Martin O'Neill saw the best of Liam Miller from his time at Celtic when the young midfielder burst onto the European stage in the green and white jersey.
And the Ireland senior team manager, who honoured Liam's memory by selecting an Ireland/Celtic squad for yesterday's tribute match for Miller, admits that his move to Manchester United from Celtic caused "friction" between the two clubs.
And he also feels that Miller's career would have benefited from staying at Parkhead for a bit longer.
"He was there when I arrived at the club and was trying to break into the side, he finally made it, big time, really, in the Champions League matches, coming on as a sub against Anderlecht and then starting against Lyon, he did really well," said O'Neill.
"I was naturally disappointed to see him leave and join Manchester United.
"He was a really good footballer and I hoped he would stay at Celtic a wee bit longer, in retrospect maybe he should have done.
"He was learning his trade with us and he thought the move to Manchester United was something he wanted to do," added O'Neill, admitting that the lure of Old Trafford was hard to ignore.
"If Manchester United come calling, of course that's what you are going to want to do.

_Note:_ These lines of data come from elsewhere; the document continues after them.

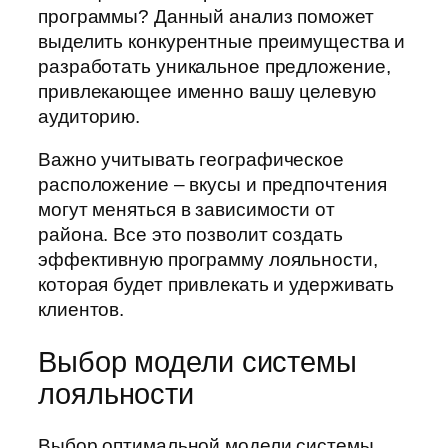
программы? Данный анализ поможет
выделить конкурентные преимущества и
разработать уникальное предложение,
привлекающее именно вашу целевую
аудиторию.
Важно учитывать географическое
расположение – вкусы и предпочтения
могут меняться в зависимости от
района. Все это позволит создать
эффективную программу лояльности,
которая будет привлекать и удерживать
клиентов.
Выбор модели системы
лояльности
Выбор оптимальной модели системы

"Let's be fair, at Celtic at that particular time we had reached the UEFA Cup final, we were housing 60,000 people every week so I think Liam was just beginning to learn the professional game as much as anything else and he was doing well, doing well in an environment of good players like Mjallyby and Larsson so that was a great learning period for him.
"But he wanted to go to Manchester United, I wouldn't blame him for that, I just think perhaps if he had stayed with us a little bit longer he could have picked up the game, whereas as Manchester United he was competing against the likes of Paul Scholes, big players, and here within our environment players like John Hartson, Stiliyan Petrov and Henrik Larsson were helping greatly.
"But he had his own life to lead, this is what he wanted to do and while it caused a bit of friction between the two clubs for a while, that's what Liam wanted to do," added O'Neill,who was happy to lend his own support to the day out in support of Miller yesterday.
"To lose a young man in the prime of his life, a family man, those are the things that will stick most in our memories," the Ireland boss said, noting the presence of ex-Celtic players who had their own experience with cancer.
"I have the utmost regard for John Hartson and Stiliyan Petrov as people, but their battles were excruciatingly difficult and they showed great courage and determination to come back. That's the reason they are here today," he added.
"The turnout today shows the esteem he is held in."